* Task item:
Note how many lines in the entries below contain the string "information", and answer with that number and no other text.

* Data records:

——

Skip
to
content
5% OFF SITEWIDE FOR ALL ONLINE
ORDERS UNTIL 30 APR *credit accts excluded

——

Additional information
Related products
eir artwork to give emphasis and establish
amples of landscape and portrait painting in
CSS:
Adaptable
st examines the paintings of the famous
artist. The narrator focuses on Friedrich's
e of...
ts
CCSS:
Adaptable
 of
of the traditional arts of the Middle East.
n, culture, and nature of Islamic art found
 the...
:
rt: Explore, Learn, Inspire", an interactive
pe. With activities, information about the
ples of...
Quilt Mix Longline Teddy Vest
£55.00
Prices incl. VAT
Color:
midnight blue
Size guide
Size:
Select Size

——

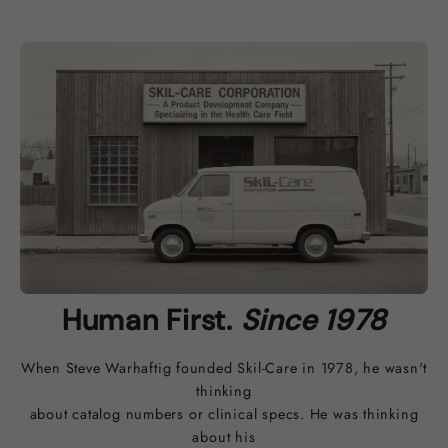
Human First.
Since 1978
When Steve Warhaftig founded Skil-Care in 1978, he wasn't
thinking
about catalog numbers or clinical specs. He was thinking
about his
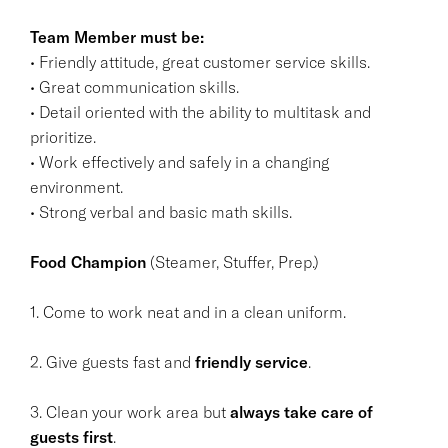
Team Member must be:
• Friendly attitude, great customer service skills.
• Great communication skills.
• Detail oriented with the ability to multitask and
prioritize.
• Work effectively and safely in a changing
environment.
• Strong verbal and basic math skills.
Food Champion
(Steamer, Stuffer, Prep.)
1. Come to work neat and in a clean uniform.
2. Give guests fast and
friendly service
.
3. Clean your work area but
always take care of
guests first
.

——

* Task result:
2